Case 2 Twelve-year-old R. O. from Nkoranza was referred to KATH as a possible seizure disorder. He had presented to a local hospital with fever, severe headache and several episodes of generalised
convulsions. The child was fully conscious but had a BP of 140/94mmHg (both systolic and diastolic values > 99th centile +5 for his age). Bedside urine dipstick showed protein and blood of 2+ each. Baseline laboratory test results were as follows: Serum chemistry: Na+ 136, K+ 5.6, urea 16.3, creatinine 389µmol/l, Hb 10.5g/dl, MCV 72 fl, WBC 9.9 × 109/l, platelet 444× 109/l Urine microscopy showed pus cells 5–6/HPF, RBCs > 10/HPF, and S. haematobiuon ova were present. Urine culture result was negative. USS showed a lobulated, hypoechoeic urinary bladder trigone mass with resultant Selleckchem CB-839 bilateral hydroureteronephrosis. Diagnoses of hypertensive encephalopathy and acute kidney injury secondary
to schistosoma related obstructive uropathy were made. He was treated with praziquantel and amlodipine. A scheduled OSI906 nephrostomy tube insertion and cystoscopic excision of the trigone mass could not be done as patient defaulted follow up for several months. When he re-surfaced 6 months later, there had been spontaneous improvement in his renal function with the serum creatinine falling to 150 µmol/l. The trigone mass has reduced in size and the left hydroureteronephrosis had resolved completely.
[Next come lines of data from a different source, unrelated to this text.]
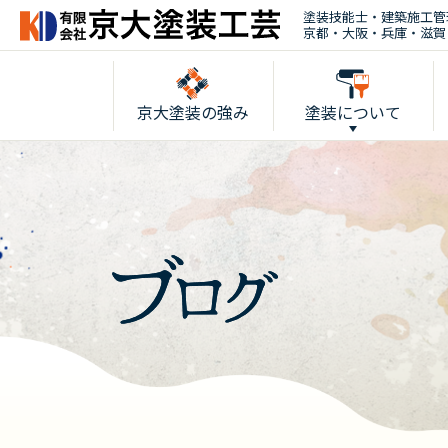
塗装技能士・建築施工管
京都・大阪・兵庫・滋賀
京大塗装の強み
塗装について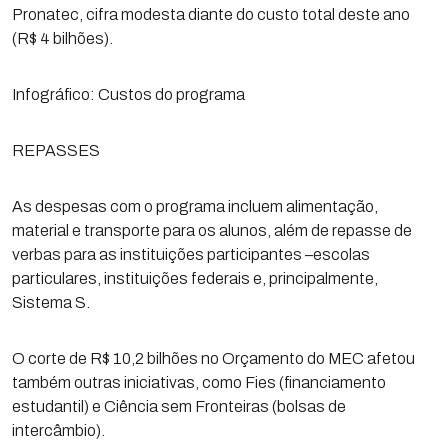
Pronatec, cifra modesta diante do custo total deste ano
(R$ 4 bilhões).
Infográfico: Custos do programa
REPASSES
As despesas com o programa incluem alimentação,
material e transporte para os alunos, além de repasse de
verbas para as instituições participantes –escolas
particulares, instituições federais e, principalmente,
Sistema S.
O corte de R$ 10,2 bilhões no Orçamento do MEC afetou
também outras iniciativas, como Fies (financiamento
estudantil) e Ciência sem Fronteiras (bolsas de
intercâmbio).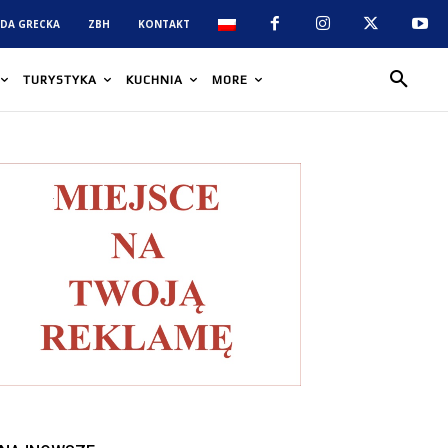
DA GRECKA
ZBH
KONTAKT
TURYSTYKA
KUCHNIA
MORE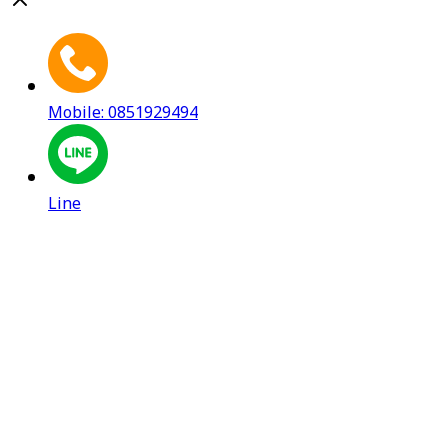
Mobile: 0851929494
Line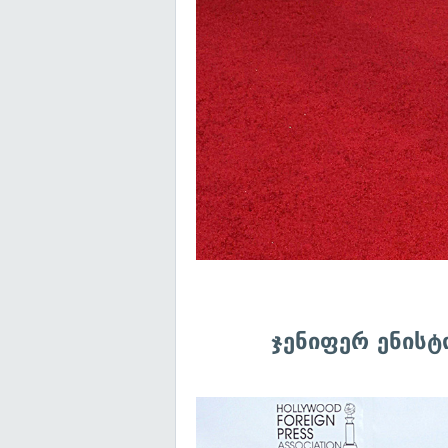
ჯენიფერ ენისტ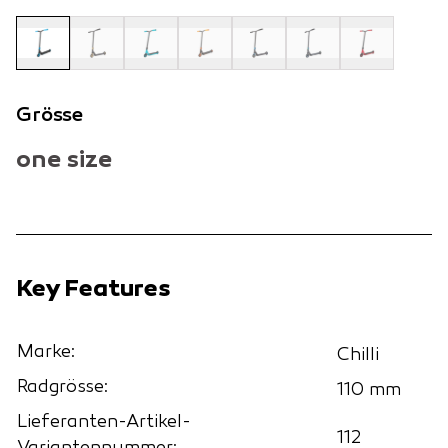
Grösse
one size
Key Features
Marke:
Chilli
Radgrösse:
110 mm
Lieferanten-Artikel-
112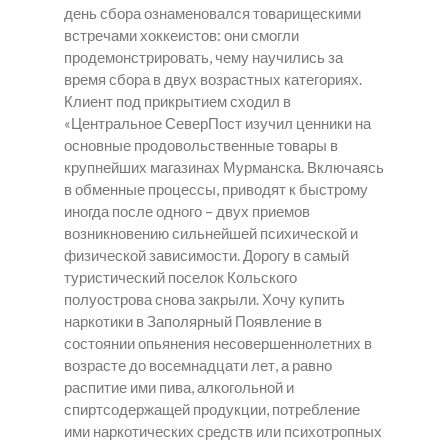
день сбора ознаменовался товарищескими
встречами хоккеистов: они смогли
продемонстрировать, чему научились за
время сбора в двух возрастных категориях.
Клиент под прикрытием сходил в
«Центральное СеверПост изучил ценники на
основные продовольственные товары в
крупнейших магазинах Мурманска. Включаясь
в обменные процессы, приводят к быстрому
иногда после одного – двух приемов
возникновению сильнейшей психической и
физической зависимости. Дорогу в самый
туристический поселок Кольского
полуострова снова закрыли.
Хочу купить
наркотики в Заполярный
Появление в
состоянии опьянения несовершеннолетних в
возрасте до восемнадцати лет, а равно
распитие ими пива, алкогольной и
спиртсодержащей продукции, потребление
ими наркотических средств или психотропных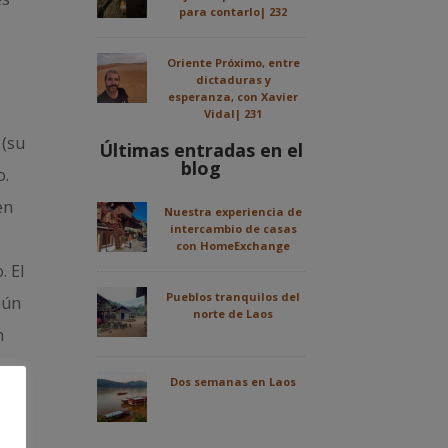
para contarlo| 232
Oriente Próximo, entre
dictaduras y
esperanza, con Xavier
Vidal| 231
 (su
Últimas entradas en el
blog
o.
en
Nuestra experiencia de
intercambio de casas
con HomeExchange
. El
Pueblos tranquilos del
aún
norte de Laos
n
Dos semanas en Laos
ce
la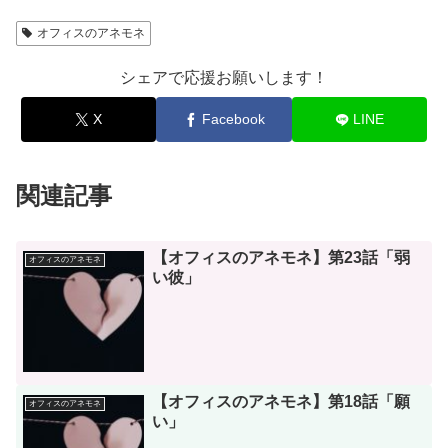
オフィスのアネモネ
シェアで応援お願いします！
X
Facebook
LINE
関連記事
【オフィスのアネモネ】第23話「弱
オフィスのアネモネ
い彼」
【オフィスのアネモネ】第18話「願
オフィスのアネモネ
い」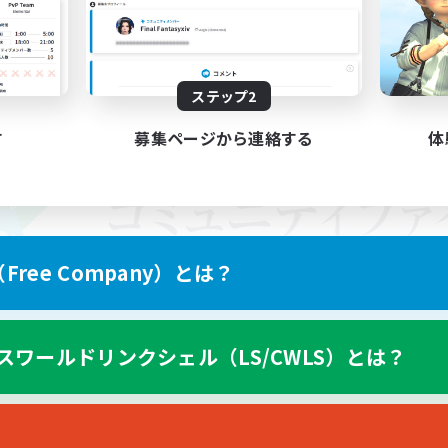
ステップ2
す
募集ページから連絡する
体
ree Company）とは？
スワールドリンクシェル（LS/CWLS）とは？
スマートフォン版へ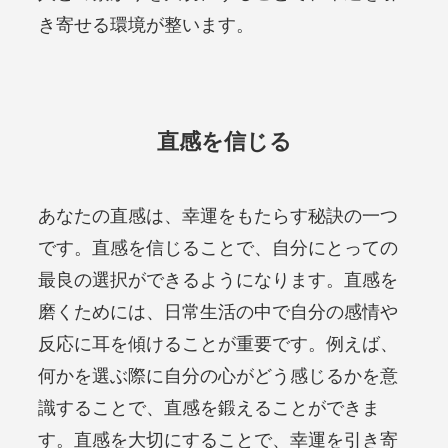
き寄せる環境が整います。
直感を信じる
あなたの直感は、幸運をもたらす秘訣の一つ
です。直感を信じることで、自分にとっての
最良の選択ができるようになります。直感を
磨くためには、日常生活の中で自分の感情や
反応に耳を傾けることが重要です。例えば、
何かを選ぶ際に自分の心がどう感じるかを意
識することで、直感を鍛えることができま
す。直感を大切にすることで、幸運を引き寄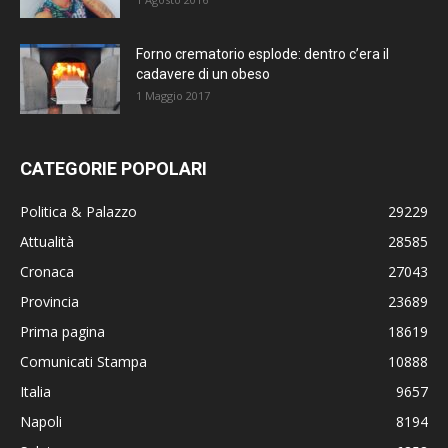
Forno crematorio esplode: dentro c’era il
cadavere di un obeso
1 Maggio 2017
CATEGORIE POPOLARI
Politica & Palazzo
29229
Attualità
28585
Cronaca
27043
Provincia
23689
Prima pagina
18619
Comunicati Stampa
10888
Italia
9657
Napoli
8194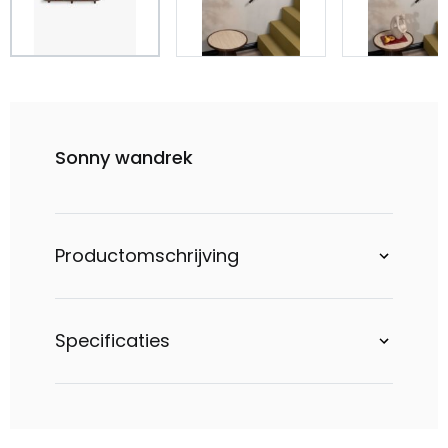
Sonny wandrek
Productomschrijving
Specificaties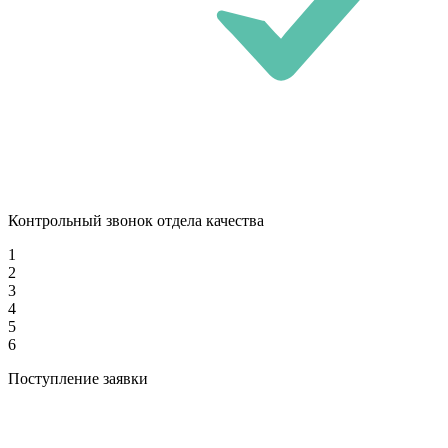
Контрольный звонок отдела качества
1
2
3
4
5
6
Поступление заявки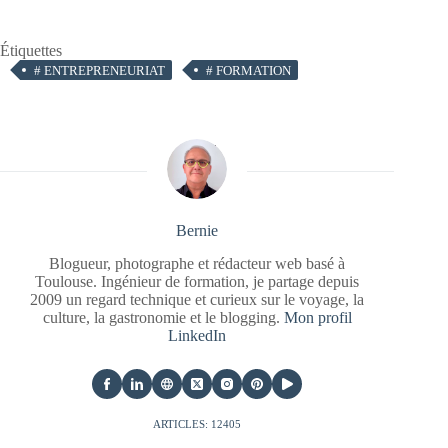
Étiquettes
#
ENTREPRENEURIAT
#
FORMATION
Bernie
Blogueur, photographe et rédacteur web basé à
Toulouse. Ingénieur de formation, je partage depuis
2009 un regard technique et curieux sur le voyage, la
culture, la gastronomie et le blogging.
Mon profil
LinkedIn
ARTICLES: 12405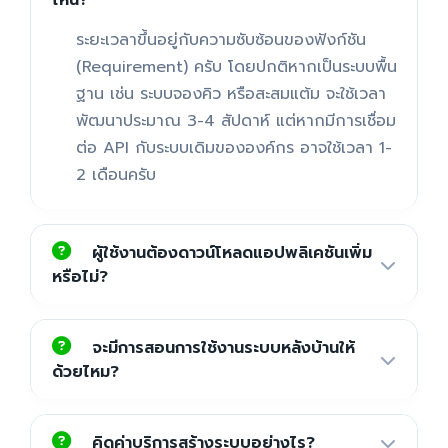
ไหน?
ระยะเวลาขึ้นอยู่กับความซับซ้อนของฟังก์ชัน
(Requirement) ครับ โดยปกติหากเป็นระบบพื้น
ฐาน เช่น ระบบจองคิว หรือสะสมแต้ม จะใช้เวลา
พัฒนาประมาณ 3-4 สัปดาห์ แต่หากมีการเชื่อม
ต่อ API กับระบบเดิมขององค์กร อาจใช้เวลา 1-
2 เดือนครับ
ผู้ใช้งานต้องดาวน์โหลดแอปพลิเคชันเพิ่ม
หรือไม่?
จะมีการสอนการใช้งานระบบหลังบ้านให้
ด้วยไหม?
คิดค่าบริการสร้างระบบอย่างไร?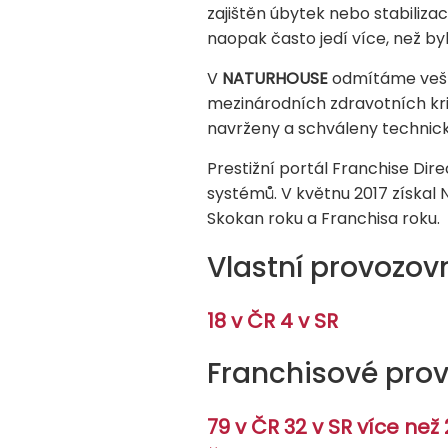
zajištěn úbytek nebo stabilizac
naopak často jedí více, než byl
V
NATURHOUSE
odmítáme veške
mezinárodních zdravotních kri
navrženy a schváleny techni
Prestižní portál Franchise Dire
systémů. V květnu 2017 získal
Skokan roku a Franchisa roku.
Vlastní provozov
18 v ČR 4 v SR
Franchisové pro
79 v ČR 32 v SR více ne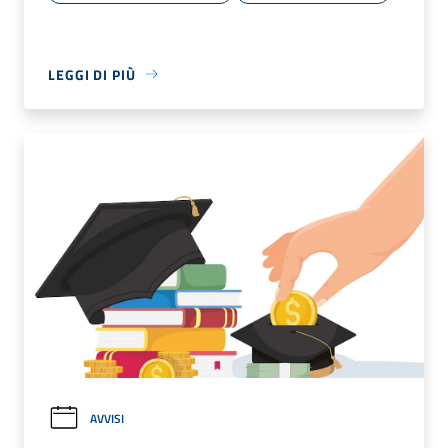
LEGGI DI PIÙ
AVVISI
BP had been well controlled on amlodipine. He was then scheduled for 6-monthly review to assess progress. In the subsequent six months, all the hydroureteronephrosis had resolved spontaneously. The left kidney had shrunken somewhat, measuring 6.3 × 2.7cm but with good cortico-medullary differentiation. Right kidney measured 8.3 × 3.3cm. A residual mass in the trigone area had remained. The kidney function had stabilised with serum creatinine at 130 µmol/l and urea of 4.1mmol/l. He was put on lisinopril to control his proteinuria
Farnesyltransferase and slated for another 6 months review as a case of Stage 3 Chronic Kidney Disease (eGFR 52.7ml/min/1.73m2). Case 3 Twelve-year-old O. A. from Yeji, a schistosomiasis endemic area, presented with recurrent abdominal pain. He has had on and off terminal haematuria since age 4 years. Essential findings on physical examination were moderate pallor, BP 127/90mmHg (systolic >95th centile, diastolic > 99th centile), and fullness at the left flank with some tenderness. Bedside urine dipstick showed protein of 1+ and blood of 3+. Initial laboratory findings were as follows: Urine microscopy; pus cells too numerous to count, RBCs > 100/HPF, S. haematobium ova 2+; urine culture isolated E. coli sensitive to ciprofloxacin and ceftazidime; Hb 8.7g/dl, MCV 73 fl ; blood urea 1.9mmol/l, creatinine 20µmol/l, Na 139 mmol/l, K 4.0 mmol/l.